# The problem
Starting at the line with "CRM Software (84, 1449)" and stopping at the final line, retype the data below exactly; do not carry over any pictures.

# Data for this task
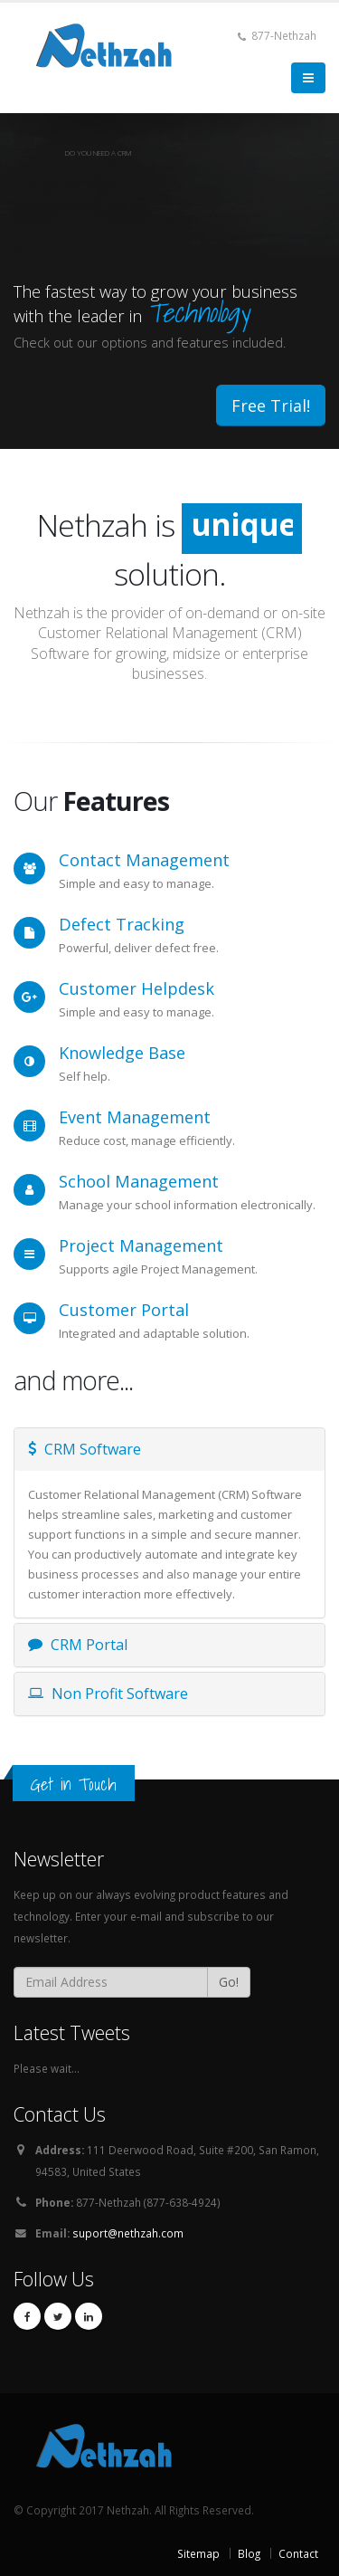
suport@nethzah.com (128, 2233)
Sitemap (198, 2553)
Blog (249, 2553)
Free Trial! (270, 405)
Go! (229, 1981)
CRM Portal (77, 1645)
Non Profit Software (108, 1693)
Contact (298, 2553)
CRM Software (84, 1449)
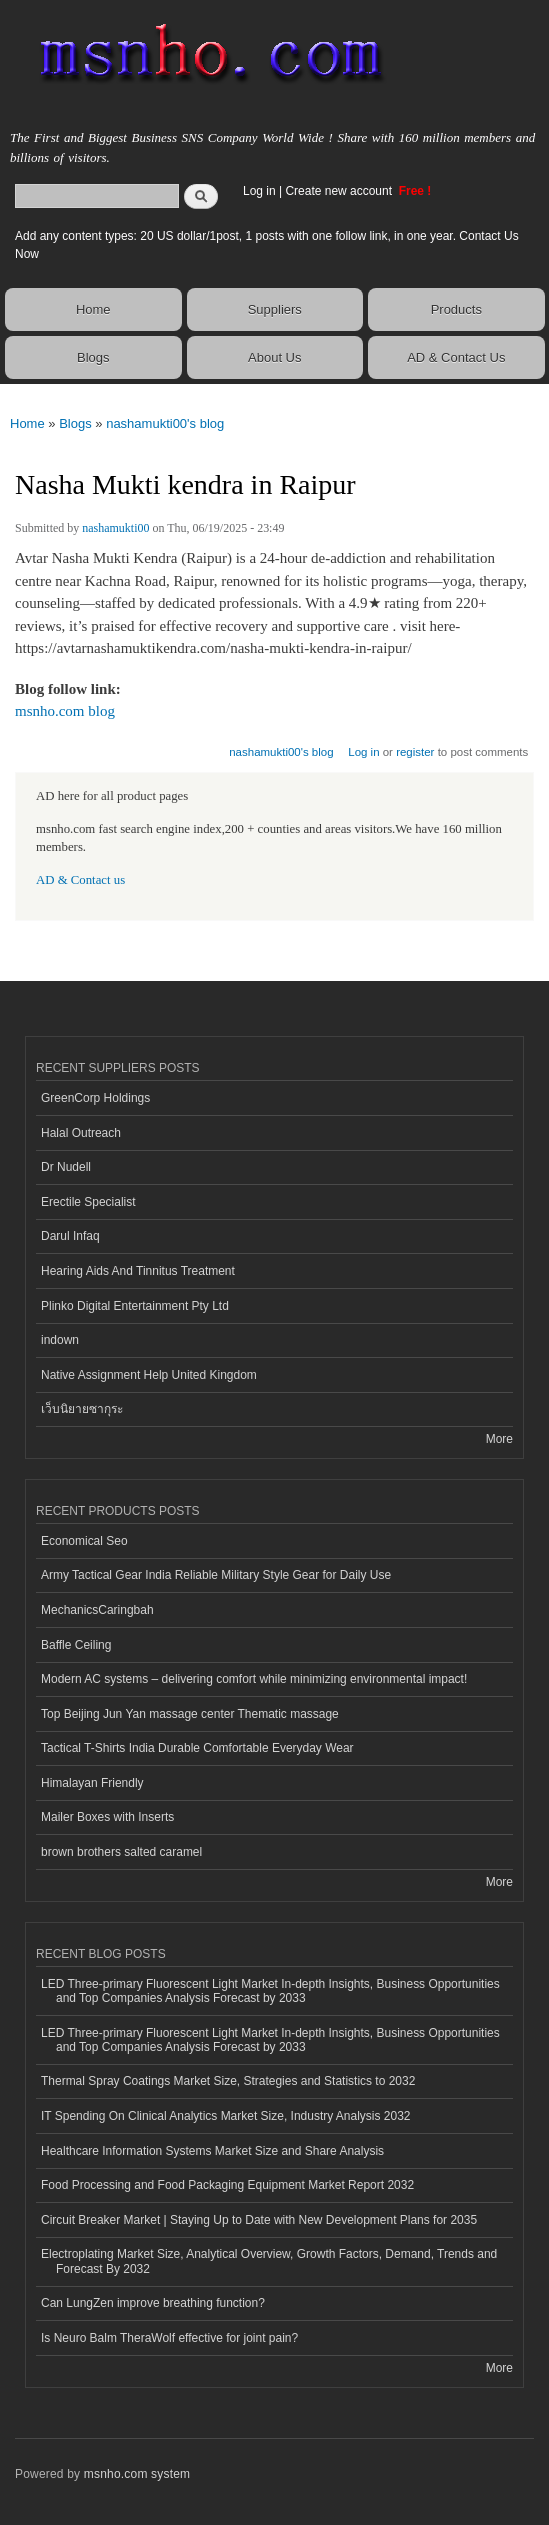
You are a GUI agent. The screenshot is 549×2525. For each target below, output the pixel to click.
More (499, 1439)
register (415, 752)
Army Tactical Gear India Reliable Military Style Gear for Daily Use (216, 1575)
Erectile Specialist (88, 1202)
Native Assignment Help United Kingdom (149, 1375)
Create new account (340, 191)
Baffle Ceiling (76, 1645)
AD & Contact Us (456, 357)
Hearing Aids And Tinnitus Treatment (138, 1271)
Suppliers (275, 309)
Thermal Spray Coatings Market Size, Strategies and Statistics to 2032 (228, 2081)
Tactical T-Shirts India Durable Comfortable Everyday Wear (197, 1748)
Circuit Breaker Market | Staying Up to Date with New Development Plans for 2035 (259, 2220)
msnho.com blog (65, 711)
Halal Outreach (81, 1133)
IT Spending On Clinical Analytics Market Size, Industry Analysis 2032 (225, 2116)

# The answer
CRM Software (84, 1449)
You are a GUI agent. The screenshot is 549×2525. For each target below, output the pixel to click.
More (499, 1439)
register (415, 752)
Army Tactical Gear India Reliable Military Style Gear for Daily Use (216, 1575)
Erectile Specialist (88, 1202)
Native Assignment Help United Kingdom (149, 1375)
Create new account (340, 191)
Baffle Ceiling (76, 1645)
AD & Contact Us (456, 357)
Hearing Aids And Tinnitus Treatment (138, 1271)
Suppliers (275, 309)
Thermal Spray Coatings Market Size, Strategies and Statistics to 2032 (228, 2081)
Tactical T-Shirts India Durable Comfortable Everyday Wear (197, 1748)
Circuit Breaker Market | Staying Up to Date with New Development Plans for 2035 (259, 2220)
msnho.com blog (65, 711)
Halal Outreach (81, 1133)
IT Spending On Clinical Analytics Market Size, Industry Analysis 2032 (225, 2116)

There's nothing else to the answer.